■ EXERCISE OBJECTIVE ■
The entries below must be restated word for word.

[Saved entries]
%%
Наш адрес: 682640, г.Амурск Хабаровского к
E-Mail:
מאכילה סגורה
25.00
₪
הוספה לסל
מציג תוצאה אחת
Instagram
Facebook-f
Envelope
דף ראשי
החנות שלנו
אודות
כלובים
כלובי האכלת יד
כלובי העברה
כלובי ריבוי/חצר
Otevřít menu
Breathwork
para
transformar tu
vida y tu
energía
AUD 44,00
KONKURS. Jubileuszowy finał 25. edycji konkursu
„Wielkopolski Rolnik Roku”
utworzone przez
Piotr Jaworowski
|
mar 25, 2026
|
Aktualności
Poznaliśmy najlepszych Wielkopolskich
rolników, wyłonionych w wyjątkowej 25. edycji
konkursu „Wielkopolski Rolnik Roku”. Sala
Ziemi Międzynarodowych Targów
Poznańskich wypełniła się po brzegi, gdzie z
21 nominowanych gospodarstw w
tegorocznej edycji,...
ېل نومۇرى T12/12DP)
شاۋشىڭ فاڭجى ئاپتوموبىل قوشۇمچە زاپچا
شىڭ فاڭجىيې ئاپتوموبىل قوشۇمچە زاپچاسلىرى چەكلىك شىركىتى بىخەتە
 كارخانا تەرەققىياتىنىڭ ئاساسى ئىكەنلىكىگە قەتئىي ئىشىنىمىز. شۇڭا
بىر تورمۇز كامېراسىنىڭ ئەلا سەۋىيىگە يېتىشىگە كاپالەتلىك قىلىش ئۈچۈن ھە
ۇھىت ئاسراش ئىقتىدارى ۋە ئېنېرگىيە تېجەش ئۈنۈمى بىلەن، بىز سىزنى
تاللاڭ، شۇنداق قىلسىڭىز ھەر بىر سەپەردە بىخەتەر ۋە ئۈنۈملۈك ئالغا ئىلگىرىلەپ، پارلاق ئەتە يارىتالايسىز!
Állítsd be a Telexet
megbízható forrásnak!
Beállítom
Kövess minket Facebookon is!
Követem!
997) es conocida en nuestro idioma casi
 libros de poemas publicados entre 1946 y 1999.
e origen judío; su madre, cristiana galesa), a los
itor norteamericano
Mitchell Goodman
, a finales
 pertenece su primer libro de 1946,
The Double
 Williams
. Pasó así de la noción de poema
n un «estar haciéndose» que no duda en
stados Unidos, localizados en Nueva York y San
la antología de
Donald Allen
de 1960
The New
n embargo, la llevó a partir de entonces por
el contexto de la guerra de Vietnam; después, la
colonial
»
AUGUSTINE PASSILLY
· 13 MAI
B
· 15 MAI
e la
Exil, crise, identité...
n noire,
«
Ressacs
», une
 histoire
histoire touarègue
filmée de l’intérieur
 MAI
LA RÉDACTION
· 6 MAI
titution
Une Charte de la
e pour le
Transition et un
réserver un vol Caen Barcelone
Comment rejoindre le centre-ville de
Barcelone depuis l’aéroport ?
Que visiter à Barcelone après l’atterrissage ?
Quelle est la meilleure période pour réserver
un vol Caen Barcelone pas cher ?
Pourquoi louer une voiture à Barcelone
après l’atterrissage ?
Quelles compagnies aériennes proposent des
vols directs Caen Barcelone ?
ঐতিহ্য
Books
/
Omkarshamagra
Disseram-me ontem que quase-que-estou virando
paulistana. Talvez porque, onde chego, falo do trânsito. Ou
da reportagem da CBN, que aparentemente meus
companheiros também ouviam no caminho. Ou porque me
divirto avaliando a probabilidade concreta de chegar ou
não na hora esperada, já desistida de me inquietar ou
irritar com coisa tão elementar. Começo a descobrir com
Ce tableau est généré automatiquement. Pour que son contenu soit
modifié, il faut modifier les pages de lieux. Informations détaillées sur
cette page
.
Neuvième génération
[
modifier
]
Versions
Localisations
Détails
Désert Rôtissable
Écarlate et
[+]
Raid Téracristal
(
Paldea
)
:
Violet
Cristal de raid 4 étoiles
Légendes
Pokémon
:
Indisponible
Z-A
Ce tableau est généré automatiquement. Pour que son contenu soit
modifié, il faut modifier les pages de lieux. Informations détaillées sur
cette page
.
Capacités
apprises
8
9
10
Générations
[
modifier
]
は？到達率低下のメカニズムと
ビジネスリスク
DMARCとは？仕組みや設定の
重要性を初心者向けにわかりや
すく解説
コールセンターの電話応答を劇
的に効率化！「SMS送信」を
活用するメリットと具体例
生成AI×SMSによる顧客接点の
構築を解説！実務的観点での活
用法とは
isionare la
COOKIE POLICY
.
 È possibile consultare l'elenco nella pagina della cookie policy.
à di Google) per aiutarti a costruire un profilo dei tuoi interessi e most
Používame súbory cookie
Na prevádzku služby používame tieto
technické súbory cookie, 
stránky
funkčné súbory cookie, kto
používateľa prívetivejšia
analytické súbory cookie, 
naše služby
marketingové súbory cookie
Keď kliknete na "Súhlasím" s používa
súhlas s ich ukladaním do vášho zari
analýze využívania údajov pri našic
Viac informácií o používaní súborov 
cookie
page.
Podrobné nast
%%
■ SOLUTION TO THIS PROBLEM ■
Наш адрес: 682640, г.Амурск Хабаровского к
E-Mail:
מאכילה סגורה
25.00
₪
הוספה לסל
מציג תוצאה אחת
Instagram
Facebook-f
Envelope
דף ראשי
החנות שלנו
אודות
כלובים
כלובי האכלת יד
כלובי העברה
כלובי ריבוי/חצר
Otevřít menu
Breathwork
para
transformar tu
vida y tu
energía
AUD 44,00
KONKURS. Jubileuszowy finał 25. edycji konkursu
„Wielkopolski Rolnik Roku”
utworzone przez
Piotr Jaworowski
|
mar 25, 2026
|
Aktualności
Poznaliśmy najlepszych Wielkopolskich
rolników, wyłonionych w wyjątkowej 25. edycji
konkursu „Wielkopolski Rolnik Roku”. Sala
Ziemi Międzynarodowych Targów
Poznańskich wypełniła się po brzegi, gdzie z
21 nominowanych gospodarstw w
tegorocznej edycji,...
ېل نومۇرى T12/12DP)
شاۋشىڭ فاڭجى ئاپتوموبىل قوشۇمچە زاپچا
شىڭ فاڭجىيې ئاپتوموبىل قوشۇمچە زاپچاسلىرى چەكلىك شىركىتى بىخەتە
 كارخانا تەرەققىياتىنىڭ ئاساسى ئىكەنلىكىگە قەتئىي ئىشىنىمىز. شۇڭا
بىر تورمۇز كامېراسىنىڭ ئەلا سەۋىيىگە يېتىشىگە كاپالەتلىك قىلىش ئۈچۈن ھە
ۇھىت ئاسراش ئىقتىدارى ۋە ئېنېرگىيە تېجەش ئۈنۈمى بىلەن، بىز سىزنى
تاللاڭ، شۇنداق قىلسىڭىز ھەر بىر سەپەردە بىخەتەر ۋە ئۈنۈملۈك ئالغا ئىلگىرىلەپ، پارلاق ئەتە يارىتالايسىز!
Állítsd be a Telexet
megbízható forrásnak!
Beállítom
Kövess minket Facebookon is!
Követem!
997) es conocida en nuestro idioma casi
 libros de poemas publicados entre 1946 y 1999.
e origen judío; su madre, cristiana galesa), a los
itor norteamericano
Mitchell Goodman
, a finales
 pertenece su primer libro de 1946,
The Double
 Williams
. Pasó así de la noción de poema
n un «estar haciéndose» que no duda en
stados Unidos, localizados en Nueva York y San
la antología de
Donald Allen
de 1960
The New
n embargo, la llevó a partir de entonces por
el contexto de la guerra de Vietnam; después, la
colonial
»
AUGUSTINE PASSILLY
· 13 MAI
B
· 15 MAI
e la
Exil, crise, identité...
n noire,
«
Ressacs
», une
 histoire
histoire touarègue
filmée de l’intérieur
 MAI
LA RÉDACTION
· 6 MAI
titution
Une Charte de la
e pour le
Transition et un
réserver un vol Caen Barcelone
Comment rejoindre le centre-ville de
Barcelone depuis l’aéroport ?
Que visiter à Barcelone après l’atterrissage ?
Quelle est la meilleure période pour réserver
un vol Caen Barcelone pas cher ?
Pourquoi louer une voiture à Barcelone
après l’atterrissage ?
Quelles compagnies aériennes proposent des
vols directs Caen Barcelone ?
ঐতিহ্য
Books
/
Omkarshamagra
Disseram-me ontem que quase-que-estou virando
paulistana. Talvez porque, onde chego, falo do trânsito. Ou
da reportagem da CBN, que aparentemente meus
companheiros também ouviam no caminho. Ou porque me
divirto avaliando a probabilidade concreta de chegar ou
não na hora esperada, já desistida de me inquietar ou
irritar com coisa tão elementar. Começo a descobrir com
Ce tableau est généré automatiquement. Pour que son contenu soit
modifié, il faut modifier les pages de lieux. Informations détaillées sur
cette page
.
Neuvième génération
[
modifier
]
Versions
Localisations
Détails
Désert Rôtissable
Écarlate et
[+]
Raid Téracristal
(
Paldea
)
:
Violet
Cristal de raid 4 étoiles
Légendes
Pokémon
:
Indisponible
Z-A
Ce tableau est généré automatiquement. Pour que son contenu soit
modifié, il faut modifier les pages de lieux. Informations détaillées sur
cette page
.
Capacités
apprises
8
9
10
Générations
[
modifier
]
は？到達率低下のメカニズムと
ビジネスリスク
DMARCとは？仕組みや設定の
重要性を初心者向けにわかりや
すく解説
コールセンターの電話応答を劇
的に効率化！「SMS送信」を
活用するメリットと具体例
生成AI×SMSによる顧客接点の
構築を解説！実務的観点での活
用法とは
isionare la
COOKIE POLICY
.
 È possibile consultare l'elenco nella pagina della cookie policy.
à di Google) per aiutarti a costruire un profilo dei tuoi interessi e most
Používame súbory cookie
Na prevádzku služby používame tieto
technické súbory cookie, 
stránky
funkčné súbory cookie, kto
používateľa prívetivejšia
analytické súbory cookie, 
naše služby
marketingové súbory cookie
Keď kliknete na "Súhlasím" s používa
súhlas s ich ukladaním do vášho zari
analýze využívania údajov pri našic
Viac informácií o používaní súborov 
cookie
page.
Podrobné nast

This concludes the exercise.